2019年、金融財政分野で最も話題をさらったのは、MMT(現代貨幣理論)と新デジタル通貨・リブラだろう。
「自国通貨建てであれば、政府は財政赤字を気にせずにいくらでも借金できる」というMMTの極端な主張について、本誌はたびたび批判してきた。だが、MMTはそのベースとなる貨幣論の部分では、一般的なポストケインズ学派の内生的貨幣供給論を共有しており、実は違和感が少ない。むしろ、低インフレは金融政策だけで脱却できると説いた主流派経済学の貨幣数量説が説得力を失っただけに、通貨の説明ではMMTに分がある。
MMTの核心は、負債(借用証書)が通貨の役割を果たすという部分だ。政府は国債を発行し、中央銀行は金利操作のためにその国債を市中で購入して民間銀行の準備預金に置き換える。この国債と準備預金という統合政府(政府+中央銀行)の負債こそが通貨の根源だとMMTは説く。
われわれが使う銀行預金も最終的には、中央銀行の準備預金を使って決済され、統合政府が決めた通貨を計算単位として使っている。そのため、一般の銀行預金も政府を頂点とする負債貨幣のピラミッドの下部に位置づけられる。

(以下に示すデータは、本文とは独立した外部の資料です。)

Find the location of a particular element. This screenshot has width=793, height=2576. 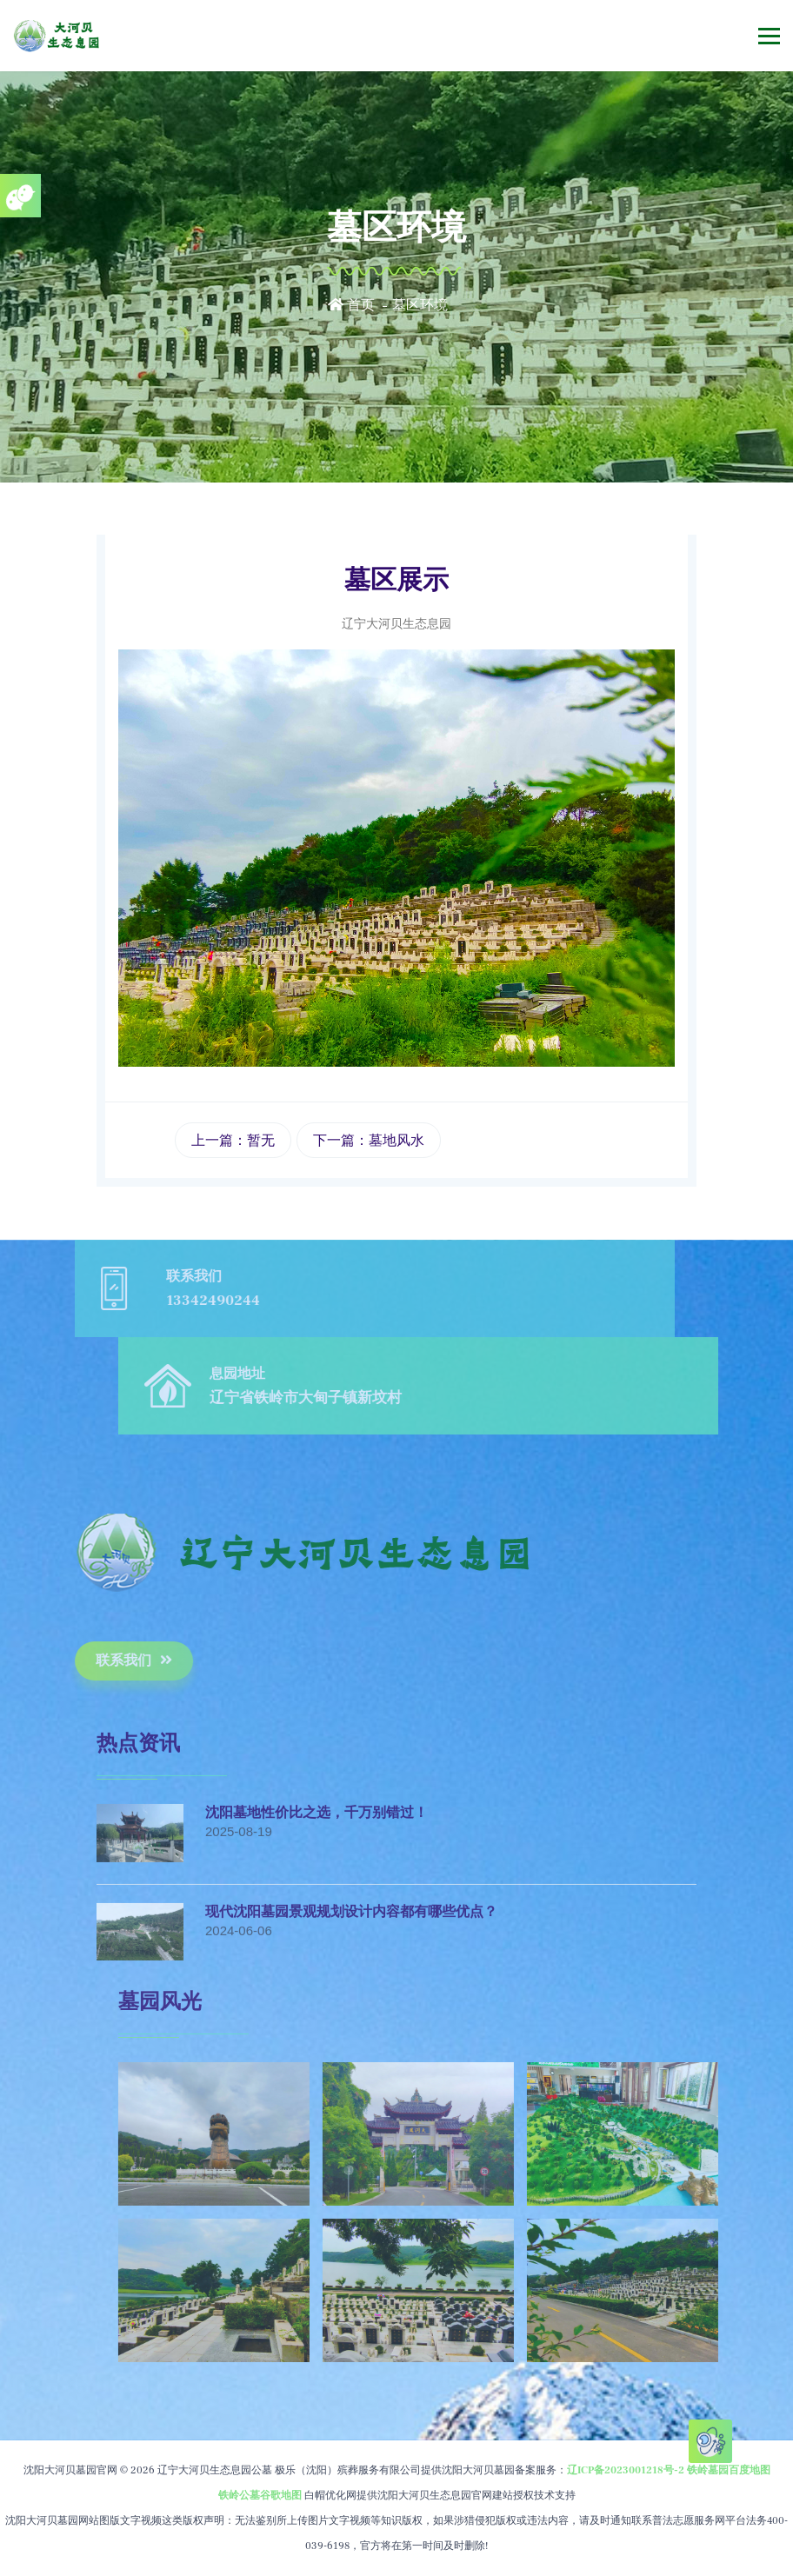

実は、リブラもMMTの言う負債貨幣である。リブラは、米フェイスブックを中心とする非営利団体リブラ協会が発行を予定するグローバルなデジタル通貨だ。リブラ協会は、ドルや円などの通貨(各国中央銀行の負債)を利用者から受け取って、リブラというリブラ協会の負債と交換する。その後、利用者から受け取った通貨で各国の国債を購入する。これは中央銀行が行っていることと同じだ。
政府以外の負債も通貨に
MMTは、政府が自国通貨で納める租税を課すことで通貨需要を作るため、国民は何があっても自国通貨から逃げないという論理を据える。これが「政府はいくらでも借金できる」という極端な主張に直結するのだが、通貨の需要はほかの形でも生まれうるだろう。